URL = "https://raw.githubusercontent.com/dbamman/anlp25/main/data/1342_pride_and_prejudice.txt"
LOCAL_FNAME = "1342_pride_and_prejudice.txt"

In [16]:
def load_text():
    if os.path.exists(LOCAL_FNAME):
        with io.open(LOCAL_FNAME, "r", encoding="utf-8") as f:
            return f.read()
    resp = requests.get(URL, timeout=60)
    resp.raise_for_status()
    text = resp.text
    with io.open(LOCAL_FNAME, "w", encoding="utf-8") as f:
        f.write(text)
    return text

text = load_text()

In [17]:
nltk_tokens = word_tokenize(text)
nltk_types = set(nltk_tokens)

In [18]:
nlp = spacy.load(
    "en_core_web_sm",
    disable=["tagger","parser","ner","lemmatizer","attribute_ruler"]
)
spacy_tokens = [t.text for t in nlp.make_doc(text)]
spacy_types = set(spacy_tokens)

In [19]:
enc = tiktoken.get_encoding("cl100k_base")
bpe_ids = enc.encode(text)

bpe_tokens = [
    enc.decode_single_token_bytes(tid).decode("utf-8", errors="replace")
    for tid in bpe_ids
]
bpe_types = set(bpe_tokens)

In [20]:
def show_count(name, tokens, typeset):
    print(f"{name}:")
    print(f"  tokens: {len(tokens):,}")
    print(f"  UNIQUE WORD TYPES: {len(typeset):,}\n")

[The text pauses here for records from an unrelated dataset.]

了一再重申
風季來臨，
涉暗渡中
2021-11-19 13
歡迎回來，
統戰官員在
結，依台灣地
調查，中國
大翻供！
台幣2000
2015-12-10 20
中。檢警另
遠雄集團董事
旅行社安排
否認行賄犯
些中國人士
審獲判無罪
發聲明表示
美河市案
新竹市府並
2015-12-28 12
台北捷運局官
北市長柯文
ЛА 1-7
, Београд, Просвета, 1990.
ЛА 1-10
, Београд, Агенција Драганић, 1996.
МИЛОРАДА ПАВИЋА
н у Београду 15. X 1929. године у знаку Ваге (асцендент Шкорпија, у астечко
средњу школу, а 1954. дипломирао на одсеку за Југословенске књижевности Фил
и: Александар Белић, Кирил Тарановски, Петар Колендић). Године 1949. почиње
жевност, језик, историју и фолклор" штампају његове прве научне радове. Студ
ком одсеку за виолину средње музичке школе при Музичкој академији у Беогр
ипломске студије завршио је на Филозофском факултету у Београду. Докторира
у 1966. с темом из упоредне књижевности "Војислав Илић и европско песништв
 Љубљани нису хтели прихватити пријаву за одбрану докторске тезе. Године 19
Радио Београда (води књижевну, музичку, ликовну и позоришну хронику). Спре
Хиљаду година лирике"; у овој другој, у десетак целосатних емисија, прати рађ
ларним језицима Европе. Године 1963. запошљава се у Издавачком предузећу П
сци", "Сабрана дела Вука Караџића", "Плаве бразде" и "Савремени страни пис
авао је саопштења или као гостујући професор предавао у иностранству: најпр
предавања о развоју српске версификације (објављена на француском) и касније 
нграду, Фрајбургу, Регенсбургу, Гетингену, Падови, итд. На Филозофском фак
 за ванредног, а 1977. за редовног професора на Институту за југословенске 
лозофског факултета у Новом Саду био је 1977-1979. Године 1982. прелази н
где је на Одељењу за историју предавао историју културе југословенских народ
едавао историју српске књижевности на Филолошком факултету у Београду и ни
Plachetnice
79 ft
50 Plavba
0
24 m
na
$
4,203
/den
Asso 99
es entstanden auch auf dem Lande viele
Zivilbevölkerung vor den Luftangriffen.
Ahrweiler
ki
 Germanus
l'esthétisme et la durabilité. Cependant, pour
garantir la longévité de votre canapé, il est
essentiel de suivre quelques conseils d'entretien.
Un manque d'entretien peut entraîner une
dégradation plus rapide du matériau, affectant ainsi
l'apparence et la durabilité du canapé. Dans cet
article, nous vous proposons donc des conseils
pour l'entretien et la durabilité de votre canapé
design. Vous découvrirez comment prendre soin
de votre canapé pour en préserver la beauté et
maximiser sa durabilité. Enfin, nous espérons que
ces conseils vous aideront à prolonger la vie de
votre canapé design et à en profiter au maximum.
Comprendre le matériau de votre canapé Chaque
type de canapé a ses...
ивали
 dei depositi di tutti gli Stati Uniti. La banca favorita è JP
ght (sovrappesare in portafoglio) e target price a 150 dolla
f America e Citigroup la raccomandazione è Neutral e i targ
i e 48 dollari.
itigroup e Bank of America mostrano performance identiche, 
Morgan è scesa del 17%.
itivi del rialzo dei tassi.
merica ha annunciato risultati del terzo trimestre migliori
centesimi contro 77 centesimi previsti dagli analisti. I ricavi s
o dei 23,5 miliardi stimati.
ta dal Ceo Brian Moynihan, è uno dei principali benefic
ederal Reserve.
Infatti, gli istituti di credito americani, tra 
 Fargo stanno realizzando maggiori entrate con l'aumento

show_count("NLTK word_tokenize", nltk_tokens, nltk_types)
show_count("spaCy tokenize", spacy_tokens, spacy_types)
show_count("tiktoken cl100k_base (BPE pieces)", bpe_tokens, bpe_types)

NLTK word_tokenize:
  tokens: 142,522
  UNIQUE WORD TYPES: 7,475

spaCy tokenize:
  tokens: 155,437
  UNIQUE WORD TYPES: 6,780

tiktoken cl100k_base (BPE pieces):
  tokens: 161,075
  UNIQUE WORD TYPES: 8,364



## Part 4

Which text has the greater type-token ratio, *Pride and Prejudice* (https://raw.githubusercontent.com/dbamman/anlp25/main/data/1342_pride_and_prejudice.txt) or *Emma* (https://raw.githubusercontent.com/dbamman/anlp25/main/data/158_emma.txt)?  Calculate the TTR for both texts using the NLTK tokenizer, but only use the first 1,000 tokens from each text when calculating its TTR.

In [22]:
# Your code here:
from nltk.tokenize import TreebankWordTokenizer

pp_url = "https://raw.githubusercontent.com/dbamman/anlp25/main/data/1342_pride_and_prejudice.txt"
emma_url = "https://raw.githubusercontent.com/dbamman/anlp25/main/data/158_emma.txt"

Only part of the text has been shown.